Let’s Not Get Physical

The value of normalization is in understanding the data well enough to create the normalized design. Pulling out the business rules, business terms, and relationships from the mass of jumbled together raw content is critical. Those moments of uncovering a relational design are when a data architect “learns” about the data in focus. Keep in mind that normalization is the analysis of functional dependencies betwixt and between the elements within the universe of discourse. Since knowledge is power, the understanding that normalization brings is always worthwhile. Having that knowledge retained in an entity-relationship diagram, or within a data modeling tool, is of value to any organization.

Regardless of how one ultimately stores the data for use, an organization is in the dark about many aspects of their data unless a normalization exercise has been completed.

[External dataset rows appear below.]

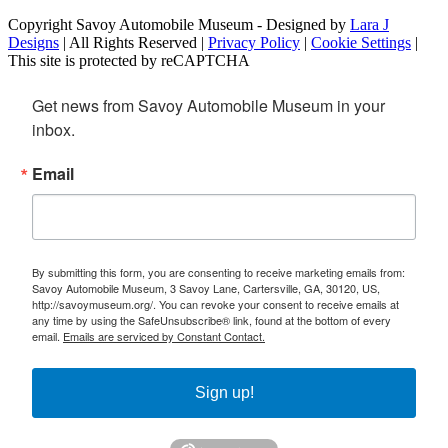
Copyright Savoy Automobile Museum - Designed by
Lara J
Designs
| All Rights Reserved |
Privacy Policy
|
Cookie Settings
|
This site is protected by reCAPTCHA
Get news from Savoy Automobile Museum in your 
inbox.
Email
By submitting this form, you are consenting to receive marketing emails from:
Savoy Automobile Museum, 3 Savoy Lane, Cartersville, GA, 30120, US,
http://savoymuseum.org/. You can revoke your consent to receive emails at
any time by using the SafeUnsubscribe® link, found at the bottom of every
email.
Emails are serviced by Constant Contact.
Sign up!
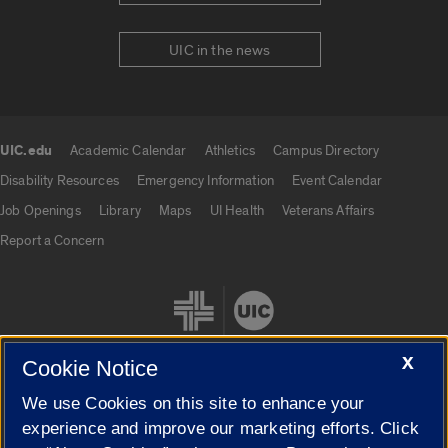
UIC in the news
UIC.edu
Academic Calendar
Athletics
Campus Directory
UIC.edu links
Disability Resources
Emergency Information
Event Calendar
Job Openings
Library
Maps
UI Health
Veterans Affairs
Report a Concern
X
Cookie Notice
We use Cookies on this site to enhance your
Cookie Settings
experience and improve our marketing efforts. Click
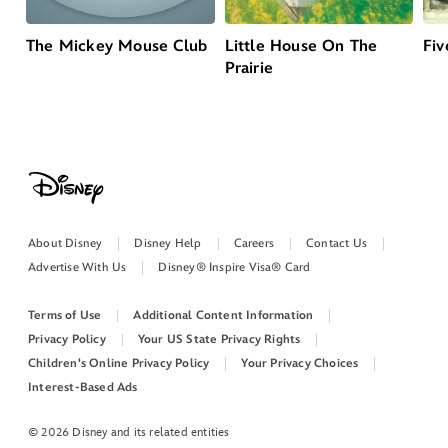
The Mickey Mouse Club
Little House On The
Fiv
Prairie
About Disney
Disney Help
Careers
Contact Us
Advertise With Us
Disney® Inspire Visa® Card
Terms of Use
Additional Content Information
Privacy Policy
Your US State Privacy Rights
Children's Online Privacy Policy
Your Privacy Choices
Interest-Based Ads
© 2026 Disney and its related entities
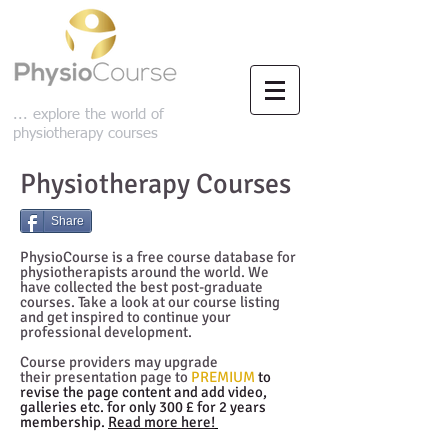
... explore the world of
physiotherapy courses
Physiotherapy Courses
Share
PhysioCourse is a free course database for
physiotherapists around the world. We
have collected the best post-graduate
courses. Take a look at our course listing
and get inspired to continue your
professional development.
Course providers may upgrade
their presentation page to
PREMIUM
to
revise the page content and add video,
galleries etc. for only 300 £ for 2 years
membership.
Read more here!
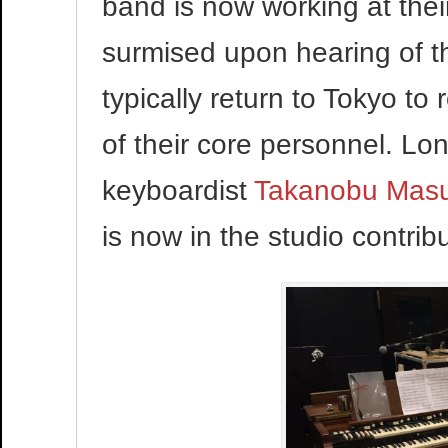
band is now working at thei
surmised upon hearing of t
typically return to Tokyo t
of their core personnel. L
keyboardist
Takanobu Mas
is now in the studio contribu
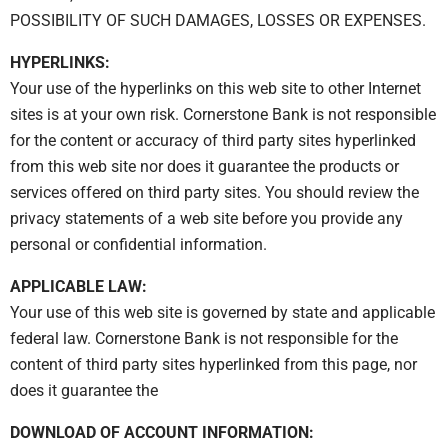
POSSIBILITY OF SUCH DAMAGES, LOSSES OR EXPENSES.
HYPERLINKS:
Your use of the hyperlinks on this web site to other Internet
sites is at your own risk. Cornerstone Bank is not responsible
for the content or accuracy of third party sites hyperlinked
from this web site nor does it guarantee the products or
services offered on third party sites. You should review the
privacy statements of a web site before you provide any
personal or confidential information.
APPLICABLE LAW:
Your use of this web site is governed by state and applicable
federal law. Cornerstone Bank is not responsible for the
content of third party sites hyperlinked from this page, nor
does it guarantee the
DOWNLOAD OF ACCOUNT INFORMATION:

Those data-based functional dependencies will drive the rolling out of change impacts across one’s database—even if enforcement is moved from the DBMS into the data pipelines preparing the data.  Similarly, there is value in understanding how business end users relate to their data, by which descriptive items group together and which levels of granularity make sense for potential facts in a dimensional design. The value is there even if physical structures do not follow it. Normalized and multidimensional perspectives enhance one’s understanding of the data, as well as how that data interacts with itself and with users.

Far too many folks just do not understand relational theory. Many seem to believe that relational designs must only ever be physically instantiated in relational databases that are implemented internally as tables of rows and columns. The value of understanding the data at that level of detail, regardless of how it may be physically implemented, is lost to many. But that narrow-minded perspective is flawed. No matter how data is stored, the functional dependencies throughout that data will drive how change to one data item impacts all the other data items. Physically persisting one’s data in a columnar or document store, hierarchical or relational, JSON or comma-delimited, does not alter those inter-dependencies and relationships. In fact, understanding those functional dependencies supports the establishment of subtly more powerful designs for data structures in any implementation.

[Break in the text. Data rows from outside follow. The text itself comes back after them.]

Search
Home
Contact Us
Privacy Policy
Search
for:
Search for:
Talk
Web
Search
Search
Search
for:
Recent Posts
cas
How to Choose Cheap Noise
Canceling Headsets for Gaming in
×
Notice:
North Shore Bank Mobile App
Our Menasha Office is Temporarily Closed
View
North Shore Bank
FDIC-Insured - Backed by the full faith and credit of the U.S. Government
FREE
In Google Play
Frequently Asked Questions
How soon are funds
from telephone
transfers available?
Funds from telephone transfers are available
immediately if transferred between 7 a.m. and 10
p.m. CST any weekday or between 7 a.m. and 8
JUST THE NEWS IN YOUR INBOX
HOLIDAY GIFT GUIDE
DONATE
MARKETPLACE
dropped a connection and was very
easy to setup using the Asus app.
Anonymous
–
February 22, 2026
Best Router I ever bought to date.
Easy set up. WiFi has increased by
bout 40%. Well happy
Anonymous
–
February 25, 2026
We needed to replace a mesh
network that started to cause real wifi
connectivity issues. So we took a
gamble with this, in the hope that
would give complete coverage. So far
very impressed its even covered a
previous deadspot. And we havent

Relational theory is based on the idea that users of the data can interact with that data as if it were tables of rows and columns. It was always assumed that technology would advance and that the best and fastest ways of doing things would morph and change. How that data is physically stored is truly a moot point. If we had insanely wide flat files but presented the data to the user as logical and normalized tables, that’s fine and that’s still relational. The tables of rows and columns is the user experience, not necessarily the physical implementation. Every Non-SQL vendor should realize that once they establish an SQL-ish interface, they now have defined their tool as relational—whether they intended to or not. And normalization is largely a business function identifying the detailed level understanding of the organization’s data.

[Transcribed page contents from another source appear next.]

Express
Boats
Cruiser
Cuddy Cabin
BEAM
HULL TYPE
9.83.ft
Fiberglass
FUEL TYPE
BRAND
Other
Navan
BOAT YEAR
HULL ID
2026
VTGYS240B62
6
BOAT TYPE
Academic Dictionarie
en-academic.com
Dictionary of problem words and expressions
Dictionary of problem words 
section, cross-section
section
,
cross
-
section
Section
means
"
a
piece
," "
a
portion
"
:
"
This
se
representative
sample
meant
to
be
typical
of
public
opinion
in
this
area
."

The business rules that result from performing the normalization exercise establish the requirements that need to be satisfied by solutions, whether they are either built or purchased. When an organization creates and maintains a normalized design for the data within the important areas of their business, they reduce work on all future systems. Those normalized designs will only change when there are new innovations to the business. Otherwise, those normalized designs are reusable across initiatives. Organizations always seem to need to start from scratch on each project because previous initiatives were short-circuited and swept away rather than completed. Truly normalized designs are more powerful because they are independent of implementation.